In the midst of the Deflategate saga last year, the Patriots passed the Cowboys as America’s most disliked NFL team. Not surprisingly, a run to the Super Bowl hasn’t changed things.
For the second year in a row, New England was tabbed as least favorite squad by the most respondents in an annual football-centric survey conducted by Public Policy Polling, although the margin over Dallas has tightened since last year’s poll. The Patriots came out on top (or the bottom) with a margin of two percentage points this year, 21 to 19. New England held an advantage of three percentage points in 2016, when PPP announced that the Cowboys had been out-hated for the first time since they began conducting the survey.
The poll, conducted among 378 NFL fans contacted last week mostly by phone, has a margin of error of plus or minus five percent points, so Dallas might actually still be America’s Team People Love to Hate.
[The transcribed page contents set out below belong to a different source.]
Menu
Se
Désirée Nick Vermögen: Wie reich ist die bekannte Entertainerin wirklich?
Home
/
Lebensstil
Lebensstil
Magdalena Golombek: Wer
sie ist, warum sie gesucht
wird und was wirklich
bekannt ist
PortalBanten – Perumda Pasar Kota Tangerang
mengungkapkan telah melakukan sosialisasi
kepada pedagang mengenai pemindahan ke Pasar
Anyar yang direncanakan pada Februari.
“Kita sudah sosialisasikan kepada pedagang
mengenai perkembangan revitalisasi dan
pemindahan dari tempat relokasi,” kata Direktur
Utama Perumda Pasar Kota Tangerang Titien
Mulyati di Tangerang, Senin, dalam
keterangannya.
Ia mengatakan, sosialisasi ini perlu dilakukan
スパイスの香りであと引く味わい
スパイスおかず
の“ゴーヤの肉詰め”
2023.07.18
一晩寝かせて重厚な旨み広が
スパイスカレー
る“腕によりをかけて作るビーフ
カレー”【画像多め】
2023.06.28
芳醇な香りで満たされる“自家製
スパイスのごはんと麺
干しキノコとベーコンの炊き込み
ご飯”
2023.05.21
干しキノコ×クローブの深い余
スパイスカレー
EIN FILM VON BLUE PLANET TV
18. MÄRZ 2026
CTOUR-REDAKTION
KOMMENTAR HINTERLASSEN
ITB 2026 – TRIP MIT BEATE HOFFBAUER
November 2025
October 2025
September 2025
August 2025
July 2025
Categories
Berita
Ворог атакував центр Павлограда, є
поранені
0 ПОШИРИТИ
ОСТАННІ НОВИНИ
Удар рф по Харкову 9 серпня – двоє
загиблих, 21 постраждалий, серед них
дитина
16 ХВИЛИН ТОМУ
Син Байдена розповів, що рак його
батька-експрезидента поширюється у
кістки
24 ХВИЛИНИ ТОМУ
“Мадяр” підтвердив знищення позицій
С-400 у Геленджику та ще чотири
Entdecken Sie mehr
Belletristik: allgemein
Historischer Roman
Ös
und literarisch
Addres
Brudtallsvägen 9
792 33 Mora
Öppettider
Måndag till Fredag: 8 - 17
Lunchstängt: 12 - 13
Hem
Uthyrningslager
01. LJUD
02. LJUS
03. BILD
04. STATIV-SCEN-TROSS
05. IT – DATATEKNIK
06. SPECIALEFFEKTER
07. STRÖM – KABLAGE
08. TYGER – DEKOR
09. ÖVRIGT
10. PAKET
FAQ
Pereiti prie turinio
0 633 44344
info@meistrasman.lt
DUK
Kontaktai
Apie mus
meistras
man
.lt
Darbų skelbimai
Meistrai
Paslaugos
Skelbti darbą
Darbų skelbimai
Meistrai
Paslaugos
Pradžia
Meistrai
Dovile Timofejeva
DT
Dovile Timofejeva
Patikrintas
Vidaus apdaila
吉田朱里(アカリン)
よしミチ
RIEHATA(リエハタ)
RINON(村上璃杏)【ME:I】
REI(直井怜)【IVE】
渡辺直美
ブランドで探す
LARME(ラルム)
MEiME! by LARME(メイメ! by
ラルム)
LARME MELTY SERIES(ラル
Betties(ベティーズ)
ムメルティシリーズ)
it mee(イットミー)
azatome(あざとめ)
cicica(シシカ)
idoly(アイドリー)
But the poll confirms that Tom Brady and Co. have spent so many years dominating the NFL that fans have developed some pretty strong feelings about them.
It makes sense, then, that many more respondents said they were rooting for the Falcons, rather than the Patriots, in the Super Bowl (Atlanta was preferred by 53 percent of respondents compared with just 27 percent who wanted New England; 20 percent were not sure). The Falcons were picked by the fewest respondents, just 3 percent, when asked about their least favorite NFL squad (other listed options included the Bears, Broncos, Packers, Giants, Steelers and Seahawks, plus a possible answer of “another team”).
Tom Brady proved polarizing, emerging as both the most and least liked quarterback when given the options of him, Eli Manning, Cam Newton, Dak Prescott, Aaron Rodgers, Ben Roethlisberger, Matt Ryan, Russell Wilson and, for some reason, Tim Tebow. When asked who they thought would actually win the Super Bowl, most respondents went with the Patriots (52 percent to 36 percent over the Falcons).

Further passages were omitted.